* Task directions: Output, exactly as written, the lines below from the one that has "Gallery Main Site" through the one that has "неприємний осад. Якщо ви помітили, що"; nothing else, and no pictures.

*** Opening of Input data ***

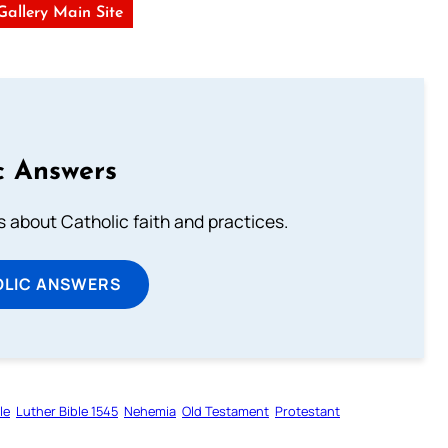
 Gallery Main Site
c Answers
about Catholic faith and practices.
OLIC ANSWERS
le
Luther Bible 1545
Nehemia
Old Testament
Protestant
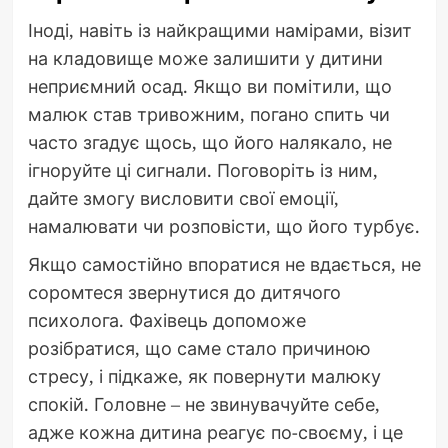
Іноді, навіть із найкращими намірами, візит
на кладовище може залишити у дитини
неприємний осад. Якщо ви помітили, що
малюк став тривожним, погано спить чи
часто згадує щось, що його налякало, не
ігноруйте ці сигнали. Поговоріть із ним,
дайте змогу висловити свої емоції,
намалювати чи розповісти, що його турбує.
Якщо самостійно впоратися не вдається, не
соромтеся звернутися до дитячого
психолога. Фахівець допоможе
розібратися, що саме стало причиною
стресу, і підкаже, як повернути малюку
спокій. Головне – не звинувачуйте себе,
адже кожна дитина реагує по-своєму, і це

*** Close of Input data ***
*** Opening of Input data ***

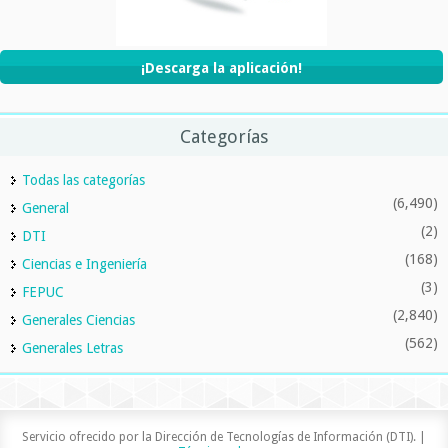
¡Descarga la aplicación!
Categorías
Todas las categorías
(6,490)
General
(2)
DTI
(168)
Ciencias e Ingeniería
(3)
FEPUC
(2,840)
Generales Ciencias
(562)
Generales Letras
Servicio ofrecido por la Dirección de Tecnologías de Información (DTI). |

*** Close of Input data ***

* Task response:
 Gallery Main Site
c Answers
about Catholic faith and practices.
OLIC ANSWERS
le
Luther Bible 1545
Nehemia
Old Testament
Protestant
Іноді, навіть із найкращими намірами, візит
на кладовище може залишити у дитини
неприємний осад. Якщо ви помітили, що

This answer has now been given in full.